AVAILABLE DATA =>
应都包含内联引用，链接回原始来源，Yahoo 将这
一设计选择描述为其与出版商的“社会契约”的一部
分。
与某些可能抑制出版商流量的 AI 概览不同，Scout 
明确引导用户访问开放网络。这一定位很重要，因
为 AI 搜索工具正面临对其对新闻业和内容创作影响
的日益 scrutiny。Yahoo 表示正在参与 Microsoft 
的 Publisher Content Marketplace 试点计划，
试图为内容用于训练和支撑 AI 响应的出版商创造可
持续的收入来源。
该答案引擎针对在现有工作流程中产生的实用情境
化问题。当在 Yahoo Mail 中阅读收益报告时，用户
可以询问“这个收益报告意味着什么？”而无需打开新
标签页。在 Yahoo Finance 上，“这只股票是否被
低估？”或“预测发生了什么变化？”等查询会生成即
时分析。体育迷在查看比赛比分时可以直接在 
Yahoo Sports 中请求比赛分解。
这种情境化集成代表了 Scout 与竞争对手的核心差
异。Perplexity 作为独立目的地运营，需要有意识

WHAT TO DO => All of the data must be written out again, exactly as it stands.

YOUR SOLUTION =>
应都包含内联引用，链接回原始来源，Yahoo 将这
一设计选择描述为其与出版商的“社会契约”的一部
分。
与某些可能抑制出版商流量的 AI 概览不同，Scout 
明确引导用户访问开放网络。这一定位很重要，因
为 AI 搜索工具正面临对其对新闻业和内容创作影响
的日益 scrutiny。Yahoo 表示正在参与 Microsoft 
的 Publisher Content Marketplace 试点计划，
试图为内容用于训练和支撑 AI 响应的出版商创造可
持续的收入来源。
该答案引擎针对在现有工作流程中产生的实用情境
化问题。当在 Yahoo Mail 中阅读收益报告时，用户
可以询问“这个收益报告意味着什么？”而无需打开新
标签页。在 Yahoo Finance 上，“这只股票是否被
低估？”或“预测发生了什么变化？”等查询会生成即
时分析。体育迷在查看比赛比分时可以直接在 
Yahoo Sports 中请求比赛分解。
这种情境化集成代表了 Scout 与竞争对手的核心差
异。Perplexity 作为独立目的地运营，需要有意识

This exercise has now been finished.